La niña asintió, pensativa. "Entonces, ¿por qué no siempre eres una brisa suave?"

"Porque necesito ser fuerte para protegerte, " respondí, sonriendo. "Pero también necesito ser suave para poderte hacer cosquillas." Pronuncié atacando con mis dedos su diminuta cintura.

Ella rió, deshaciendose de mi toque de un salto y desestimando mis palabras como si fueran menos valiosas que una moneda de madera.

"Pues huracán o brisa me casaré de igual modo contigo. Será posible si ambos queremos, Adáms" replicó con firmeza. "Me casaré contigo y seremos felices para siempre. Y nadie podrá separarnos"

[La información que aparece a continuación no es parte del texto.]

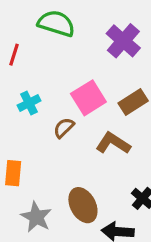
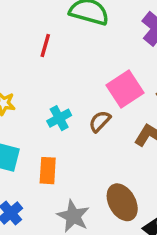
cyan cross: (29, 103) -> (59, 118), moved

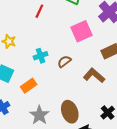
pink square: (125, 89) -> (81, 31), moved
orange rectangle: (48, 171) -> (29, 86), turned 42

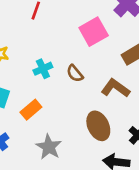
brown semicircle: (64, 61) -> (75, 73), turned -88
brown ellipse: (70, 112) -> (98, 126), moved

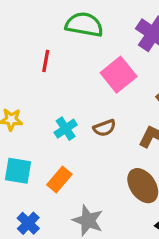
brown semicircle: (75, 73) -> (104, 128), turned -60

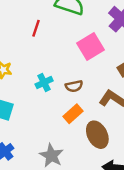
orange rectangle: (59, 180) -> (73, 114), moved

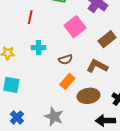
cyan cross: (44, 83) -> (39, 48), moved, turned 32
brown ellipse: (97, 135) -> (88, 96), turned -65

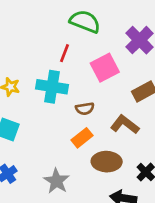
red line: (30, 17) -> (65, 53), moved
cyan cross: (39, 48) -> (52, 87), size x1.6

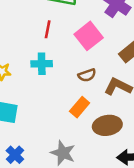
cyan cross: (52, 87) -> (42, 64), size x0.7
brown semicircle: (85, 109) -> (87, 75), moved

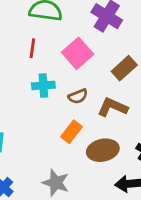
cyan cross: (42, 64) -> (43, 85), moved

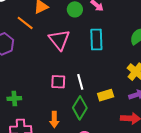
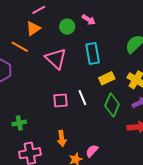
yellow rectangle: (106, 95) -> (107, 78), moved
green diamond: (80, 108) -> (112, 105), moved

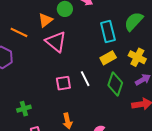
orange triangle: (33, 28) -> (45, 20), moved
cyan rectangle: (93, 53) -> (108, 32), moved

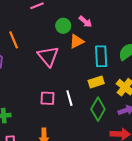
orange triangle: (45, 20) -> (77, 41), moved
orange line: (19, 32) -> (14, 40), turned 30

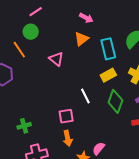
green circle: (63, 26) -> (31, 32), moved
pink triangle: (48, 56) -> (56, 59), size x0.7
pink square: (47, 98) -> (66, 116), moved

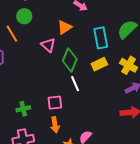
orange triangle: (81, 39) -> (65, 27), moved
green diamond: (115, 101) -> (70, 60), moved
green cross: (24, 126) -> (23, 109), moved

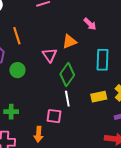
green circle: (24, 16) -> (17, 70), moved
yellow rectangle: (99, 64) -> (99, 97), moved
pink square: (55, 103) -> (54, 116), moved

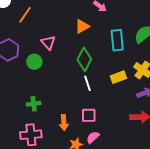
orange line: (17, 36) -> (25, 15), moved, turned 60
pink triangle: (50, 55) -> (48, 43), moved
pink square: (54, 116) -> (89, 115), moved

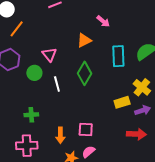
orange line: (25, 15) -> (17, 29), moved
yellow rectangle: (118, 77) -> (122, 102), moved
white line: (88, 83) -> (57, 84), moved

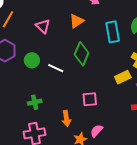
pink triangle: (49, 55) -> (43, 26), moved
white line: (57, 84) -> (56, 68), turned -42
pink square: (86, 130) -> (90, 99), moved

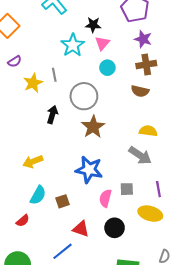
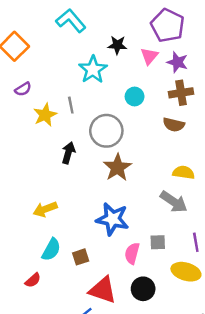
pink triangle: (102, 43) -> (149, 56), moved
red triangle: (81, 229) -> (103, 290), size x1.4

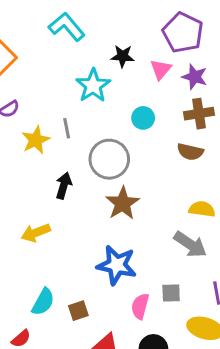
yellow arrow: (45, 209) -> (36, 233), moved

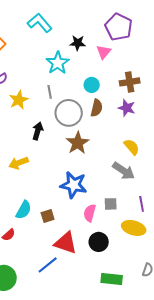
purple star: (195, 77) -> (127, 108), moved
gray line: (67, 128) -> (50, 92), moved
brown semicircle: (190, 152) -> (97, 108), moved, turned -90
yellow semicircle: (202, 209) -> (132, 147), turned 42

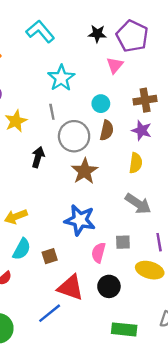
black star: (78, 43) -> (97, 34), moved
yellow semicircle: (132, 147) -> (136, 163), moved, turned 48
yellow arrow: (19, 163) -> (16, 217), moved

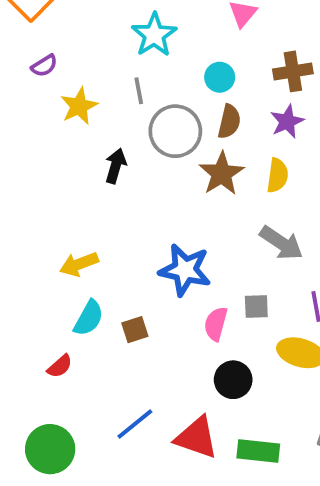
purple star: (142, 130) -> (287, 122), turned 30
brown star: (85, 171) -> (222, 174), moved
red triangle: (71, 288) -> (197, 438), moved

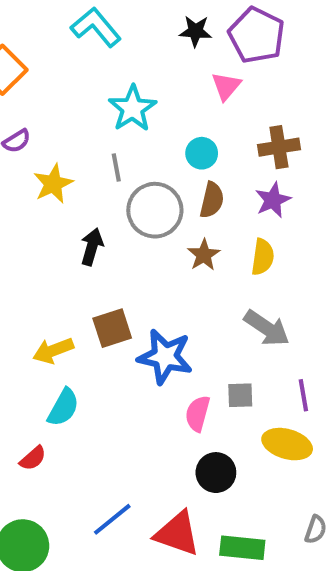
brown star: (222, 174) -> (204, 255), size x0.7
brown square: (135, 330) -> (112, 328), moved, size x1.4

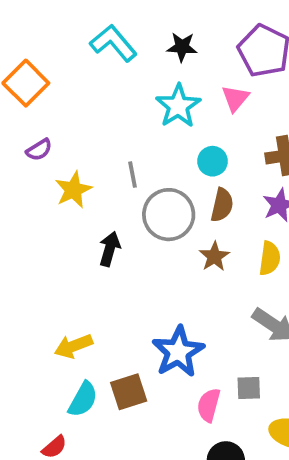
black star: (196, 31) -> (182, 47), moved
cyan star: (133, 108) -> (178, 106), moved
brown square: (112, 328) -> (129, 392), moved
blue star: (165, 357) -> (178, 352), turned 30

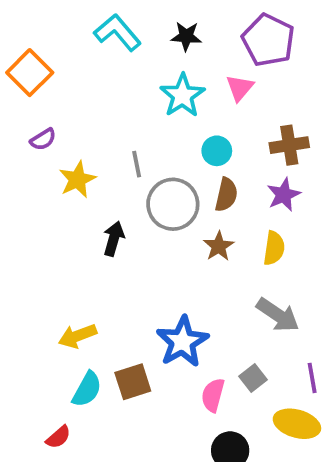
gray square: (249, 388) -> (253, 378), turned -36

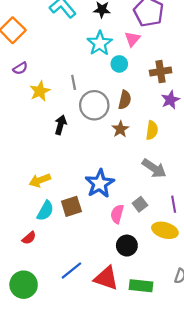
cyan circle: (217, 151) -> (119, 64), moved
purple star: (284, 195) -> (170, 100), moved

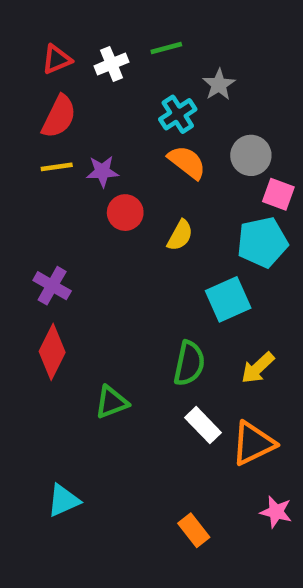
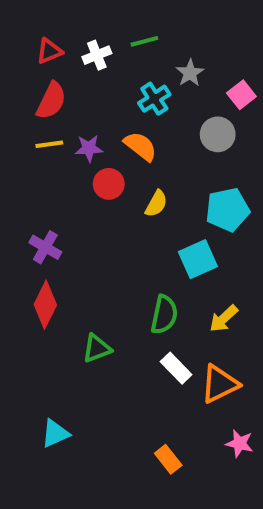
orange semicircle: (187, 162) -> (140, 146), moved
pink square: (278, 194) -> (241, 95), moved, turned 32

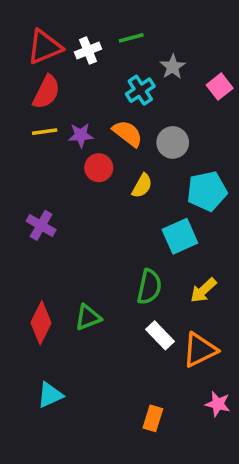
red triangle: (49, 51) -> (45, 47), size x1.5
gray circle: (218, 134) -> (173, 142), moved
red diamond: (45, 305) -> (41, 323), moved
orange rectangle: (168, 459) -> (153, 418), turned 55

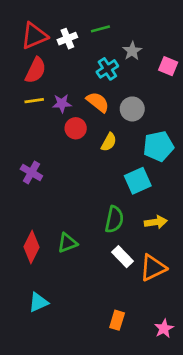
pink square: (220, 87) -> (168, 66), turned -30
yellow arrow: (203, 290) -> (156, 222), turned -145
pink star: (218, 404) -> (164, 328), moved, turned 30

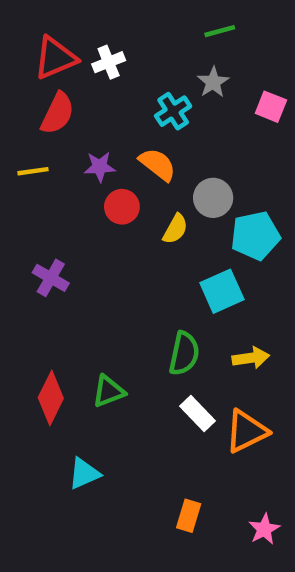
green line: (100, 29) -> (220, 31), moved
yellow line: (34, 101) -> (33, 171), moved
gray circle: (132, 109) -> (213, 198), moved
cyan triangle: (38, 302) -> (84, 474), moved

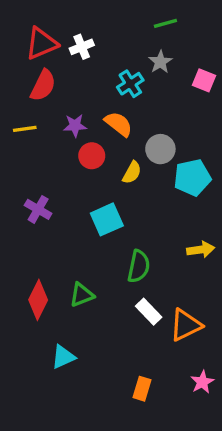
cyan square: (222, 291) -> (107, 219), moved
yellow arrow: (251, 358) -> (201, 250), moved
pink star: (264, 529) -> (202, 382), moved

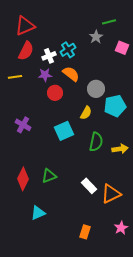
green line: (165, 23) -> (109, 22), moved
white cross: (82, 47) -> (49, 56), moved
cyan cross: (130, 84) -> (68, 50), moved
yellow semicircle: (132, 173) -> (86, 113), moved
green semicircle: (139, 266) -> (96, 142), moved

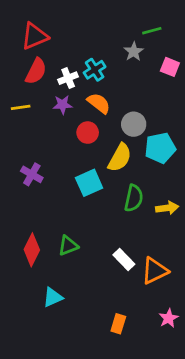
red circle: (55, 93) -> (88, 133), moved
yellow semicircle: (86, 113) -> (120, 158), size x1.5

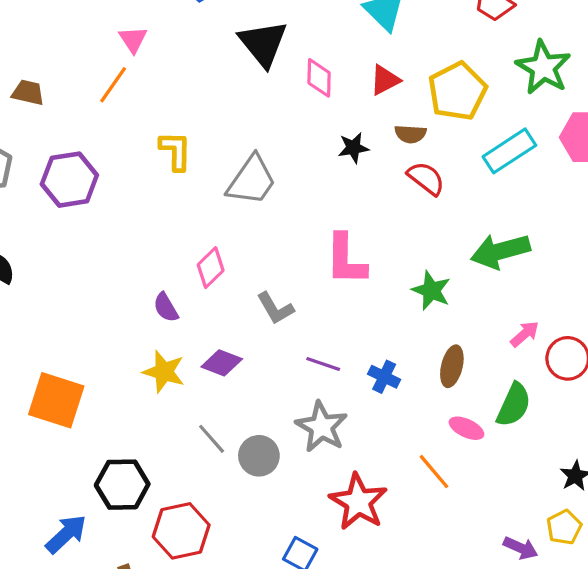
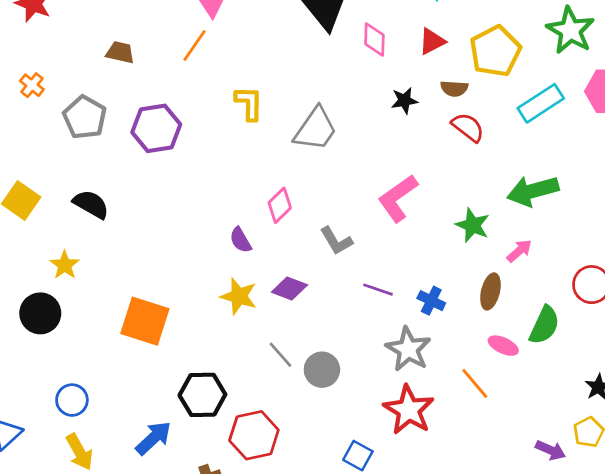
pink L-shape: (346, 259) -> (398, 198), turned 54
pink arrow: (525, 334) -> (519, 251), moved
gray star: (322, 427) -> (408, 349), moved

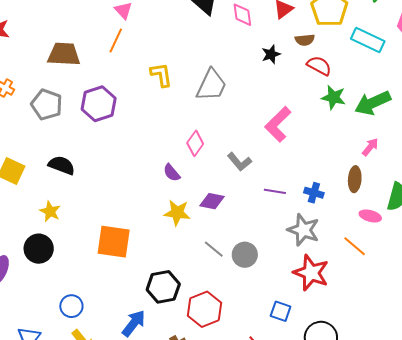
brown trapezoid: (120, 52) -> (64, 54), size x1.6
cyan rectangle: (541, 103) -> (368, 40), turned 68
green star: (473, 225) -> (334, 97), moved

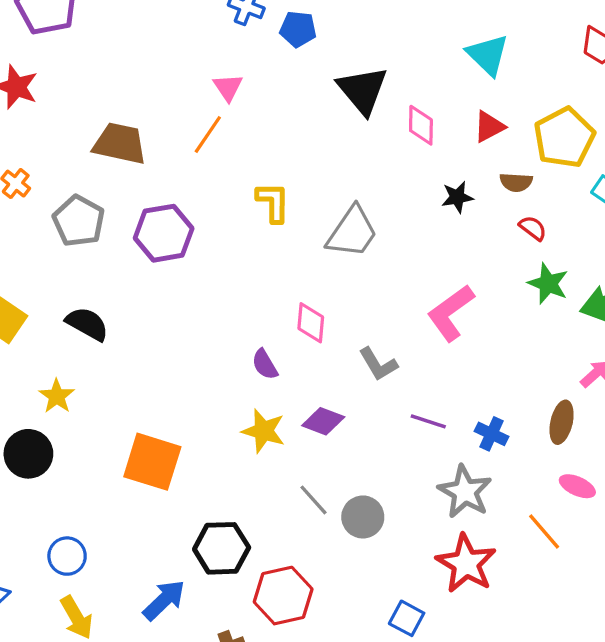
red semicircle: (319, 66) -> (533, 228), size x0.7
pink diamond: (195, 143) -> (311, 323), turned -40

Declaró danzando entre los arcos etéreos de mi santuario. Sus movimientos, rápidos y llenos de gracia, eran la encarnación de una coreografía nacida del alma, que pintaba en las sombras suaves la vivacidad de su fantasía. Con cada paso que daba, brotaban flores de ensueño lirios, rosas, gardenias y campanillas de luz, todas tejidas de polvo estelar, centelleando con la fuerza de mil soles. Aunque fugaces, brillaban con un fulgor que desafiaba al de las mismas estrellas, naciendo de la nada y abriendo sus pétalos en una explosión de luz, antes de que se desprendieran suavemente, flotando en un ballet celestial hasta posarse sobre el suelo, donde el polvo de diamantes daba vida a un lago cristalino, y de sus profundidades, sirenas emergían para entonar cánticos hechizantes, sus voces se entrelazaban con el susurro del agua, tejiendo una sinfonía que vibraba hasta el último rincón de su santuario. Mientras tanto, entre los muros de piedra ancestral, caballos alados de colores inimaginables surcaban los cielos, sus alas majestuosas rasgaban el aire, dejando tras de sí senderos de luz que adornaban la noche con su esplendor.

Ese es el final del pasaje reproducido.